BERNARD CHAUS INC.

Ordonnances et motifs de prolongation de délai (Loi sur les douanes)


BERNARD CHAUS INC.
Demande no EP-2003-001


TABLE DES MATIÈRES

Ottawa, le jeudi 4 décembre 2003

Demande no EP-2003-001

EU ÉGARD À une demande de Bernard Chaus Inc. aux termes de l'article 60.2 de la Loi sur les douanes, L.R.C. 1985 (2e supp.), c. 1, pour une prorogation du délai de présentation d'une demande de réexamen.

ORDONNANCE DU TRIBUNAL

Le Tribunal canadien du commerce extérieur fait droit à la demande de prorogation du délai de présentation d'une demande de réexamen aux termes de l'article 60 de la Loi sur les douanes.

Patricia M. Close
Patricia M. Close
Membre présidant

Zdenek Kvarda
Zdenek Kvarda
Membre

Ellen Fry
Ellen Fry
Membre

Michel P. Granger
Michel P. Granger
Secrétaire

EXPOSÉ DES MOTIFS

CONTEXTE

Entre le 1er juin et le 18 novembre 1998, Bernard Chaus Inc. (Chaus) a importé des vêtements, ce qui représentait sept livraisons.
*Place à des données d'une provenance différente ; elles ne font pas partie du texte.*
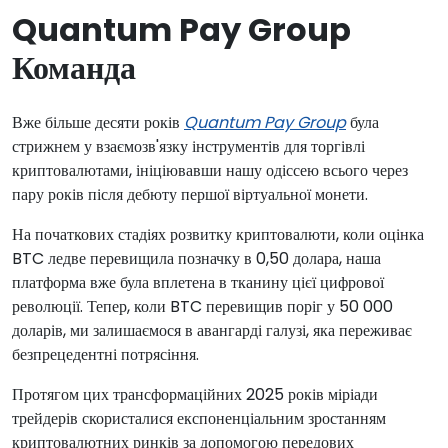
Quantum Pay Group
Команда
Вже більше десяти років
Quantum Pay Group
була
стрижнем у взаємозв'язку інструментів для торгівлі
криптовалютами, ініціювавши нашу одіссею всього через
пару років після дебюту першої віртуальної монети.
На початкових стадіях розвитку криптовалюти, коли оцінка
BTC ледве перевищила позначку в 0,50 долара, наша
платформа вже була вплетена в тканину цієї цифрової
революції. Тепер, коли BTC перевищив поріг у 50 000
доларів, ми залишаємося в авангарді галузі, яка переживає
безпрецедентні потрясіння.
Протягом цих трансформаційних 2025 років міріади
трейдерів скористалися експоненціальним зростанням
криптовалютних ринків за допомогою передових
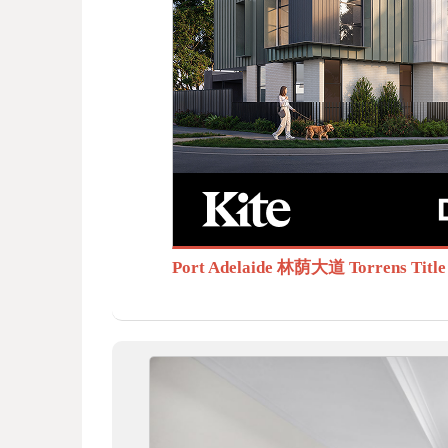
BB
S.c
Port Adelaide 林荫大道 Torrens T
om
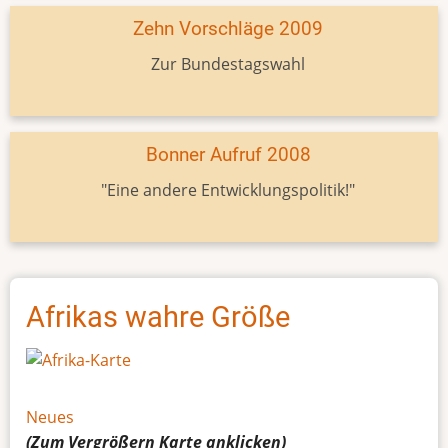
Zehn Vorschläge 2009
Zur Bundestagswahl
Bonner Aufruf 2008
"Eine andere Entwicklungspolitik!"
Afrikas wahre Größe
Neues
(Zum Vergrößern
Karte
anklicken)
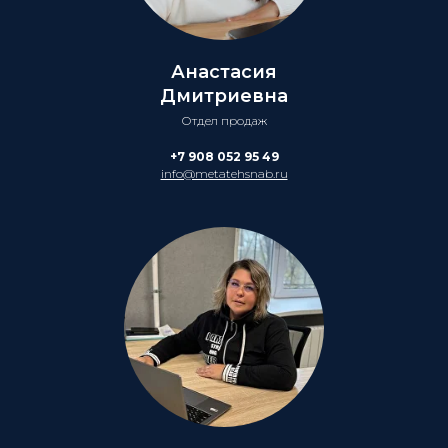
Анастасия
Дмитриевна
Отдел продаж
+7 908 052 95 49
info@metatehsnab.ru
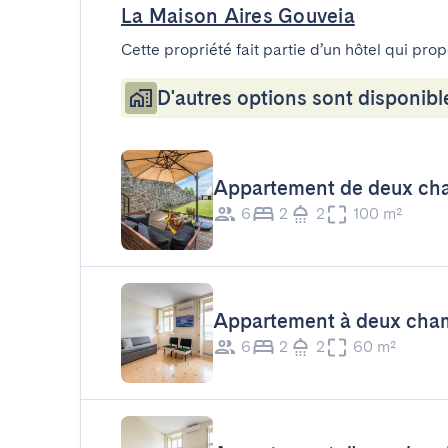
La Maison Aires Gouveia
Cette propriété fait partie d’un hôtel qui pro
D'autres options sont disponibl
Appartement de deux cha
6
2
2
100 m²
Appartement à deux cha
6
2
2
60 m²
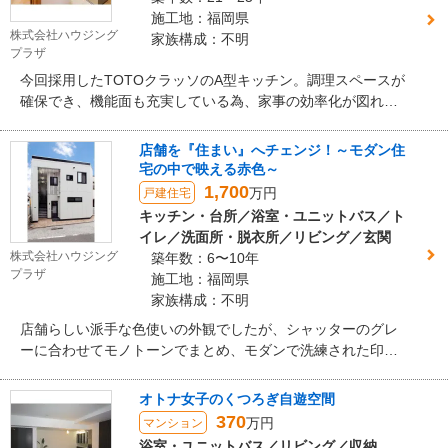
施工地：福岡県
株式会社ハウジング
家族構成：不明
プラザ
今回採用したTOTOクラッソのA型キッチン。調理スペースが
確保でき、機能面も充実している為、家事の効率化が図れま
す。
店舗を『住まい』へチェンジ！～モダン住
宅の中で映える赤色～
1,700
万円
戸建住宅
キッチン・台所／浴室・ユニットバス／ト
イレ／洗面所・脱衣所／リビング／玄関
株式会社ハウジング
築年数：6〜10年
プラザ
施工地：福岡県
家族構成：不明
店舗らしい派手な色使いの外観でしたが、シャッターのグレ
ーに合わせてモノトーンでまとめ、モダンで洗練された印象
になりました。玄関までの階段の横には車庫への出入り口を
設けて、車から玄関までの動線をスムーズにしました。
オトナ女子のくつろぎ自遊空間
370
万円
マンション
浴室・ユニットバス／リビング／収納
Le 18 juin 2002, le commissaire de l'Agence des douanes et du revenu du Canada (le commissaire) a effectué une révision de la valeur en douane déclarée relativement aux livraisons ci-dessus, ce qui a donné une évaluation de 212 130 $ visant les droits de douane supplémentaires et de 90 622 $ visant la TPS, pour un total de 302 752 $.

Le 15 juillet 2002, Chaus, par l'intermédiaire de son représentant (Ernst & Young LLP), a écrit au commissaire en vue d'interjeter appel de la nouvelle évaluation. Le même jour, un agent de l'Agence des douanes et du revenu du Canada (ADRC) a fourni au commissaire une preuve d'autorité du représentant. La lettre et l'autorisation ont été déposées dans le délai de 90 jours spécifié à l'article 60 de la Loi sur les douanes 1 , mais la demande de réexamen elle-même (sur le formulaire B-2) n'a été présentée que le 15 septembre 2002, soit deux jours après le délai prescrit.
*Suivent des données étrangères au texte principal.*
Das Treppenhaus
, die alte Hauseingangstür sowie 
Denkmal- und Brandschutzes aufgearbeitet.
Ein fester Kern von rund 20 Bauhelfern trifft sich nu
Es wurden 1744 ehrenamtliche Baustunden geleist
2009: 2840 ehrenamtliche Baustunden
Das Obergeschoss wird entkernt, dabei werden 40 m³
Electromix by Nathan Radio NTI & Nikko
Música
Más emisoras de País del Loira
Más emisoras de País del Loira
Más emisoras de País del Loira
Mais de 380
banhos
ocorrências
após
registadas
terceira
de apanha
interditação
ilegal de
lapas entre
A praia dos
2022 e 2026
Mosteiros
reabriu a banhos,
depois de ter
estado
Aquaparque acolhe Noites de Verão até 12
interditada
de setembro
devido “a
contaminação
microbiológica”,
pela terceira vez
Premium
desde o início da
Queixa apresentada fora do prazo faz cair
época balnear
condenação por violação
Le 23 septembre 2002, le commissaire a rejeté la demande « étant donné qu'elle avait dépassé le délai de 90 jours » [traduction].

Le 18 novembre 2002, Chaus, par l'intermédiaire de son représentant (Gowling Lafleur Henderson LLP), a fait une demande de prorogation du délai de présentation d'une demande de réexamen au commissaire en vertu de l'article 60.1 de la Loi.

Le 13 février 2003, le commissaire a rejeté la demande « étant donné qu'il avait été établi que la demande n'avait pas été présentée dès que possible » [traduction].

Le 12 mai 2003, Chaus a saisi le Tribunal canadien du commerce extérieur (le Tribunal), en vertu de l'article 60.2 de la Loi, d'une demande de prorogation du délai de présentation d'une demande de réexamen, en déposant une copie de la demande ci-dessus en vertu de l'article 60.1 ainsi que l'avis de rejet du commissaire.

Le 22 mai 2003, le Tribunal a invité le commissaire à commenter la demande de Chaus en vertu de l'article 60.2 de la Loi. Le commissaire a déposé sa réponse le 23 juin 2003.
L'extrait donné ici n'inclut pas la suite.